Noi scegliamo dunque la strada del dubbio e della riflessione...e legittimamente ci domandiamo: sono episodi collegati fra loro oppure semplici coincidenze gli atti di violenza esplosi di recente in ambito nazionale? e ancora....se è certa un'"emergenza sicurezza" nel nostro Paese, essa scaturisce dalla mancanza di leggi più severe sull'immigrazione o da sentimenti di intolleranza e razzismo che infettano la società italiana, e che trovano sedimento in ideali fascisti sopravvissuti fino ai giorni nostri?????
Beh...verrebbe da escludere d'istinto la seconda opzione, poiché i danni del fascismo sono (o dovrebbero essere) vivi tutt'ora nelle menti degli italiani e perché proprio la nostra Costituzione, che quest'anno compie 60 anni, vieta la riorganizzazione sotto qualsiasi forma del Partito Fascista e degli ideali ad esso collegati (art.XII,Disposizioni Transitorie e Finali).
Ci sentiamo di affermare con sicurezza che tale articolo, però, non sia affatto rispettato...dal momento che si avanza la proposta di intitolare un via di Roma a Giorgio Almirante, politico fascista italiano, fucilatore di partigiani, che espresse tali idee "Il razzismo è il più vasto e coraggioso riconoscimento di sé che l'Italia abbia mai tentato". E ad appoggiare tale proposta è lo stesso Alemanno!
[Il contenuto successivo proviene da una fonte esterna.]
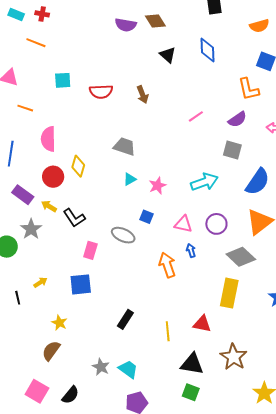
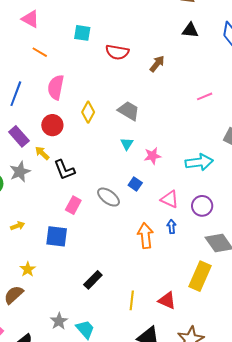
black triangle: (168, 55) -> (190, 30), turned -48
brown arrow: (143, 95) -> (157, 64), turned -132
yellow diamond: (78, 166) -> (88, 112), moved
cyan triangle: (130, 179) -> (127, 144), turned -40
Noi crediamo che quei sentimenti fascisti, razzisti e xenofobi, che sembrano così lontani dal nostro presente, siano più che mai vivi e vadano combattuti prima che il seme possa fecondare anime deboli e incoscienti di una società sempre più confusa e manipolata!!! E proprio tali sentimenti, di natura politica, hanno fomentato le azioni di violenza degli ultimi giorni. Noi vogliamo credere alla verità della storia e dei fatti, distaccandoci da qualsiasi "schema ideologico" del passato...e, fatte le dovute analisi, urliamo a gran voce quella che crediamo essere la vera emergenza dell'Italia e degli Italiani oggi: la decadenza della democrazia!!! Il nostro "pacchetto sicurezza" prevede a riguardo un ritorno all'uso della ragione, alla tolleranza e al rispetto verso l'essere umano, concentrando tutte le energie per affrontare a testa alta, e magari sconfiggere, i veri mali che non permettono all'Italia di essere un paese onesto, all'avanguardia, tollerante e degno della sua storia!!!!!!!
Prima di tutto vennero a prendere gli zingari
e fui contento, perché rubacchiavano.
Poi vennero a prendere gli ebrei
e stetti zitto, perché mi stavano antipatici.
Poi vennero a prendere gli omosessuali,
e fui sollevato, perché mi erano fastidiosi.
Poi vennero a prendere i comunisti,
ed io non dissi niente, perché non ero comunista.
Un giorno vennero a prendere me,
e non c'era rimasto nessuno a protestare.